Significant commercial potential of mesdopetam
To provide guidance for a future launch of mesdopetam in the US and Europe, we have recently conducted in-depth market research in both regions. The results show a high willingness to pay from healthcare organizations and a significant commercial potential for mesdopetam in these regions. This is gratifying and strengthens our conviction that mesdopetam can gain a prominent position in the future treatment of Parkinson’s disease.
Two new patents granted
In mid-September, we received two new patents granted for mesdopetam in Europe and pirepemat in the US. The granted patents extend the already strong patent protections that we have for these drug candidates, which is very positive for the value of the projects. These successes are an acknowledgement of our innovation power and the quality of the long-term work that underpins everything we do.
Patient recruitment to the Phase IIb study of pirepemat completed
I would also like to highlight that we have now included all patients in our Phase IIb study of pirepemat, which is an important milestone for us. Pirepemat is being developed to improve balance and reduce the number of falls in people living with Parkinson’s disease.
Blinded data for those who have undergone the study so far show that the number of falls is reduced by about one third compared to the observations during the baseline period. However, as this is a double-blind study, it is not yet possible to determine how the effect differs between the patients treated with pirepemat and those who received placebo. Therefore, it is currently not possible to draw any conclusions about the effect of pirepemat on the fall frequency. We are now looking forward to completing the study and preparing for the next phase of this project.
First part of Phase I study with IRL757 completed
We have successfully completed the first part of our first clinical Phase I study with the drug candidate IRL757 that is progressing towards treatment of apathy – a condition that affects millions of patients with neurodegenerative diseases worldwide.

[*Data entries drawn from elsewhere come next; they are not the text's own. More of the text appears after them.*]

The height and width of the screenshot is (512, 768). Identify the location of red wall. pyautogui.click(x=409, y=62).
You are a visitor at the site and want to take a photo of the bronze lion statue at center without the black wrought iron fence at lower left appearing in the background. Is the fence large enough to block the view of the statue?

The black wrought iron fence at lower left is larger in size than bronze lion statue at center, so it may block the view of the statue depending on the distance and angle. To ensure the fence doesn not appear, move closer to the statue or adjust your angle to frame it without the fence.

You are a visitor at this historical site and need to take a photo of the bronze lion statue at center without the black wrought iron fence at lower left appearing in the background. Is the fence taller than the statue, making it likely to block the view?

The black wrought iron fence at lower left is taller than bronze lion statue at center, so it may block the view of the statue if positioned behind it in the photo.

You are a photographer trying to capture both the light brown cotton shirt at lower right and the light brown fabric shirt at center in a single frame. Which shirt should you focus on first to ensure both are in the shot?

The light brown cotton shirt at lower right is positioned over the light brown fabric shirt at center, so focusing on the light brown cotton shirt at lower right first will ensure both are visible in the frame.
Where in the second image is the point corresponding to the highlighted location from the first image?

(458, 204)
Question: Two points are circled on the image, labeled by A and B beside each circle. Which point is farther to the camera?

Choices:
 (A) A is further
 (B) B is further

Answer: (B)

The results show that the drug candidate provides good exposure in the body and has a favorable safety profile, which bodes well for the continued clinical development. We are now continuing with the second sub-study, in which the study partici-pants receive repeated and increasing doses.

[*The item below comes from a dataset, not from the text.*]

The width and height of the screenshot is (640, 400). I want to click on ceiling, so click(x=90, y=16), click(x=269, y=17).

At the beginning of October, we also initiated dosing in another clinical Phase I study with the drug candidate in healthy older people. With the start of the study, we received a milestone payment of USD 2.5 million from our development partner MSRD. We are very pleased to be able to complement the clinical development program of IRL757 with this study, as the majority of those affected by apathy are elderly.

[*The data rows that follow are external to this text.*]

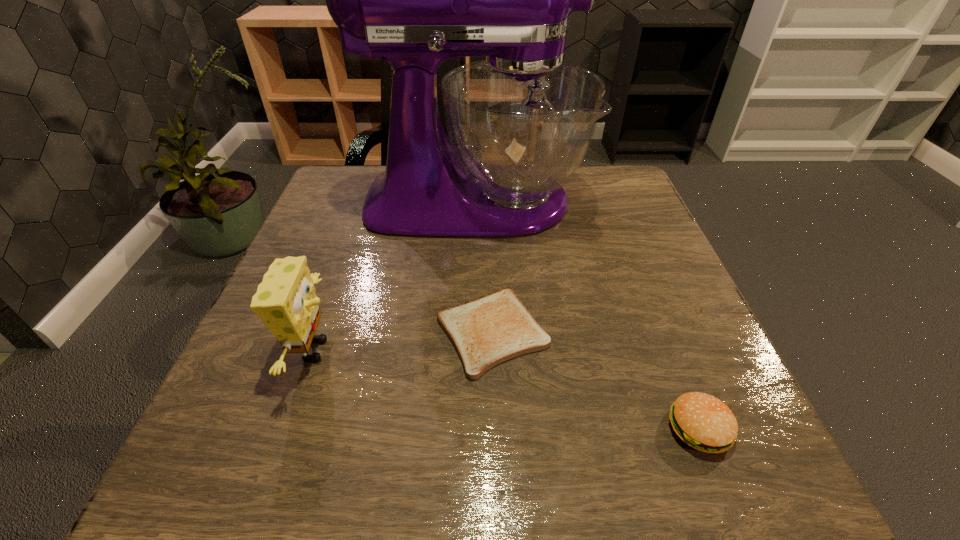 The height and width of the screenshot is (540, 960). Find the location of `free space that satisfies the following two spatial constraints: 1. at the bowl opening of the shortest object; 2. on the right side of the tallest object`. free space that satisfies the following two spatial constraints: 1. at the bowl opening of the shortest object; 2. on the right side of the tallest object is located at coordinates (472, 332).

Where is `free space that satisfies the following two spatial constraints: 1. on the face of the second shortest object; 2. on the right side of the third shortest object`? free space that satisfies the following two spatial constraints: 1. on the face of the second shortest object; 2. on the right side of the third shortest object is located at coordinates (286, 428).

Where is `free space that satisfies the following two spatial constraints: 1. at the bowl opening of the farthest object; 2. on the left side of the toast`? free space that satisfies the following two spatial constraints: 1. at the bowl opening of the farthest object; 2. on the left side of the toast is located at coordinates (472, 332).

The width and height of the screenshot is (960, 540). In order to click on free space that satisfies the following two spatial constraints: 1. on the back side of the toast; 2. at the bowl opening of the mixer in this screenshot , I will do [x=489, y=201]. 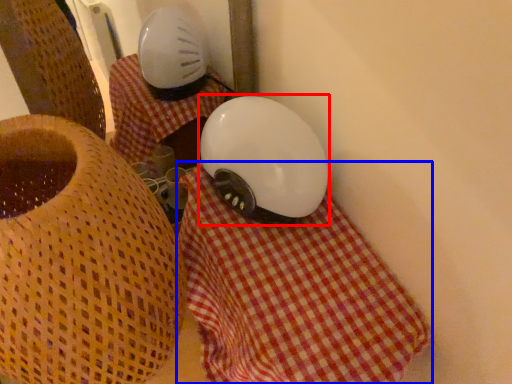 Question: Which of the following is the farthest to the observer, helmet (highlighted by a red box) or blanket (highlighted by a blue box)?

Choices:
 (A) helmet
 (B) blanket

Answer: (A)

Strengthened position for IRLAB
The third quarter of the year has now ended, and we have further strengthened our position, where the success of our projects brings us closer to new and better treatments for people with Parkinson’s disease – a disease that affects millions of people worldwide.
During the quarter, I have had the opportunity to meet many of our investors and other stakeholders. These meetings have been valuable, not only to share our strategy and progress, but also to listen and understand what expectations are placed on us going forward. I appreciate the dialogue and openness shown by investors, and I look forward to continuing these conversations on our shared journey forward.
We have an exciting time ahead of us where I look forward to continuing to drive, together with our strong team, the development of the company and our portfolio of pioneering drug candidates in the Parkinson’s area.